**WHAT THE TASK ASKS**
Your task is to repeat exactly the lines below between the line holding "消費習慣是否對地球造成傷害。讓我們抱著愛護和保護" and the line holding "讓我們共同面對這些挑戰，讓我們共同守護這個地球。", inclusive, and only those.

** Opening SUPPLIED RECORDS block **

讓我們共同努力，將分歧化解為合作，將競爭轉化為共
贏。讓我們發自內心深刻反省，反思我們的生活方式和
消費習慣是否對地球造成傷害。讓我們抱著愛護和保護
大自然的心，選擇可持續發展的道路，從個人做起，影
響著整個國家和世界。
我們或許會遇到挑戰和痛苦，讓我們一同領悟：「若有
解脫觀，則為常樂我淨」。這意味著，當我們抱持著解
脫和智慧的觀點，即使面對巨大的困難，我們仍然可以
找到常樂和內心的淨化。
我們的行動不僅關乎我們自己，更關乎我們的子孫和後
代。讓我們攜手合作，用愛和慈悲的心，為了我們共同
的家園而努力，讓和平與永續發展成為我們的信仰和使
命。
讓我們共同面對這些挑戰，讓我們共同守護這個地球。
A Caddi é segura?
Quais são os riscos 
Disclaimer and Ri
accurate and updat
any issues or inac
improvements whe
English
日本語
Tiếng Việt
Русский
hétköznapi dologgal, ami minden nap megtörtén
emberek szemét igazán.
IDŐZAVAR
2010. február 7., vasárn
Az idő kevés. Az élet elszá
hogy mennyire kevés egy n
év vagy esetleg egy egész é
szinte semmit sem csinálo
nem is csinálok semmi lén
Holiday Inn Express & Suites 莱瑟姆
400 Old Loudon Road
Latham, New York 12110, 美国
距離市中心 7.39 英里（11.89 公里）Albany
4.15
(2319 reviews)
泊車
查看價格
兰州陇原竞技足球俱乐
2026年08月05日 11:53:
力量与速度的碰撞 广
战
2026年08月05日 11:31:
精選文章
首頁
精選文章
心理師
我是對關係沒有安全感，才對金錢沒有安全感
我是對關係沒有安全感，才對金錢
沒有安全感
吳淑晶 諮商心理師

** Closing SUPPLIED RECORDS block **

**SOLUTION TO THE EXERCISE**
消費習慣是否對地球造成傷害。讓我們抱著愛護和保護
大自然的心，選擇可持續發展的道路，從個人做起，影
響著整個國家和世界。
我們或許會遇到挑戰和痛苦，讓我們一同領悟：「若有
解脫觀，則為常樂我淨」。這意味著，當我們抱持著解
脫和智慧的觀點，即使面對巨大的困難，我們仍然可以
找到常樂和內心的淨化。
我們的行動不僅關乎我們自己，更關乎我們的子孫和後
代。讓我們攜手合作，用愛和慈悲的心，為了我們共同
的家園而努力，讓和平與永續發展成為我們的信仰和使
命。
讓我們共同面對這些挑戰，讓我們共同守護這個地球。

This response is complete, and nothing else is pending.